## [AIM OF THE EXERCISE]
Which lines come from the start of the listing through the line holding "ABUOUT CAMPING FUN"? Restate exactly those, both included, minus the pictures.

## [PROVIDED INFORMATION]
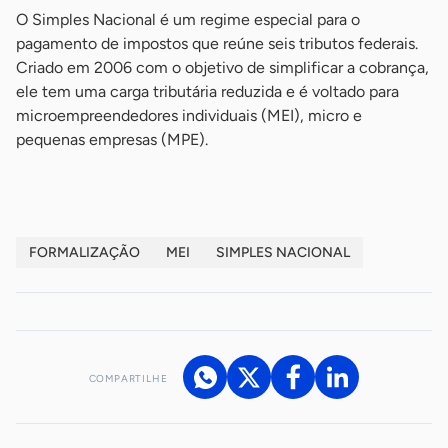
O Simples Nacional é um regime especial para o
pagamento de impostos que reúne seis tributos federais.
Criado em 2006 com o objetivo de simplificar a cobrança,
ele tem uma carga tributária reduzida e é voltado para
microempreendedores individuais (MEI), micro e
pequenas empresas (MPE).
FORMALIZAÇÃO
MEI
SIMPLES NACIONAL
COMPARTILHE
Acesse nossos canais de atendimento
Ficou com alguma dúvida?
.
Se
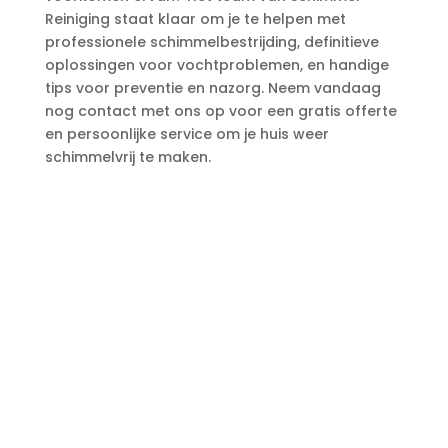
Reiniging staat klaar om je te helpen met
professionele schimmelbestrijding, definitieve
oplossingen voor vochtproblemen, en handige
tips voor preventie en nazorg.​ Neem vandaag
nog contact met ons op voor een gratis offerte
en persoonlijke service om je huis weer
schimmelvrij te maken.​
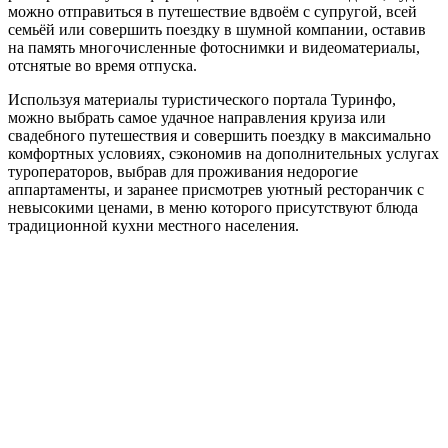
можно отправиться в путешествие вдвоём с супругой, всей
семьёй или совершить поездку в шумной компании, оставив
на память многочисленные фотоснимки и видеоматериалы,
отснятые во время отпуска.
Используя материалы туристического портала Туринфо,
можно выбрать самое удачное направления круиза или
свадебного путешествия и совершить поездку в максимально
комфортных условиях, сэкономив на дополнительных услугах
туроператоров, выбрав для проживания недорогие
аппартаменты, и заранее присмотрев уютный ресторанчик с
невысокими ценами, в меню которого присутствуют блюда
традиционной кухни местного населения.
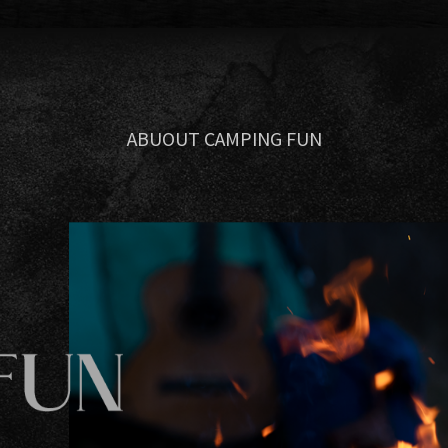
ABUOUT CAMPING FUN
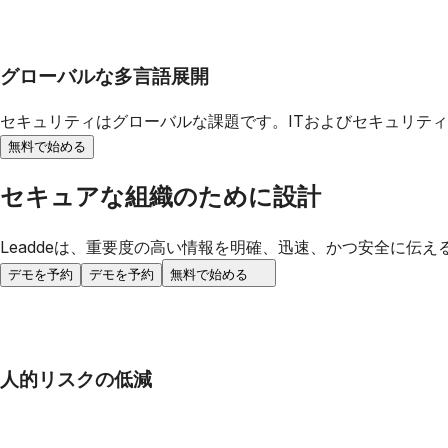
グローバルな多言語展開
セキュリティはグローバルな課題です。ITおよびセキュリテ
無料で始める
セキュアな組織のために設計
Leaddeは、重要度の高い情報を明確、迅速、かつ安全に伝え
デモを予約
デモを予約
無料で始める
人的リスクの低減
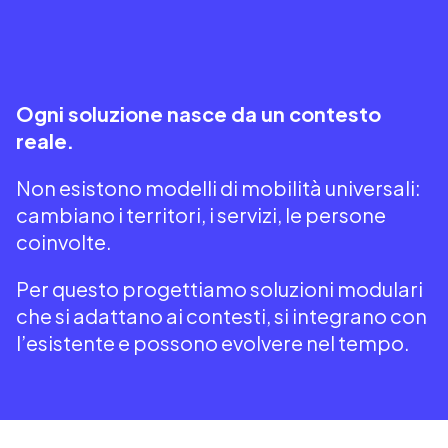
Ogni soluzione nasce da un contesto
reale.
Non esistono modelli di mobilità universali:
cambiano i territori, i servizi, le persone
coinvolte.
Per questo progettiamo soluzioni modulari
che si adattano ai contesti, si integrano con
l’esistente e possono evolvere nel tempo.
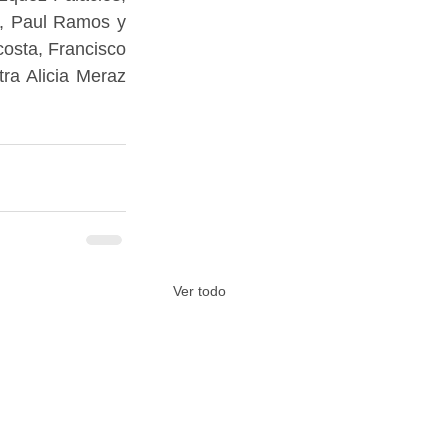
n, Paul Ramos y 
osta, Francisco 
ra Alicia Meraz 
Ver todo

## [ANSWER FOR THIS EXERCISE]
O Simples Nacional é um regime especial para o
pagamento de impostos que reúne seis tributos federais.
Criado em 2006 com o objetivo de simplificar a cobrança,
ele tem uma carga tributária reduzida e é voltado para
microempreendedores individuais (MEI), micro e
pequenas empresas (MPE).
FORMALIZAÇÃO
MEI
SIMPLES NACIONAL
COMPARTILHE
Acesse nossos canais de atendimento
Ficou com alguma dúvida?
.
Se
Reiniging staat klaar om je te helpen met
professionele schimmelbestrijding, definitieve
oplossingen voor vochtproblemen, en handige
tips voor preventie en nazorg.​ Neem vandaag
nog contact met ons op voor een gratis offerte
en persoonlijke service om je huis weer
schimmelvrij te maken.​
можно отправиться в путешествие вдвоём с супругой, всей
семьёй или совершить поездку в шумной компании, оставив
на память многочисленные фотоснимки и видеоматериалы,
отснятые во время отпуска.
Используя материалы туристического портала Туринфо,
можно выбрать самое удачное направления круиза или
свадебного путешествия и совершить поездку в максимально
комфортных условиях, сэкономив на дополнительных услугах
туроператоров, выбрав для проживания недорогие
аппартаменты, и заранее присмотрев уютный ресторанчик с
невысокими ценами, в меню которого присутствуют блюда
традиционной кухни местного населения.
ABUOUT CAMPING FUN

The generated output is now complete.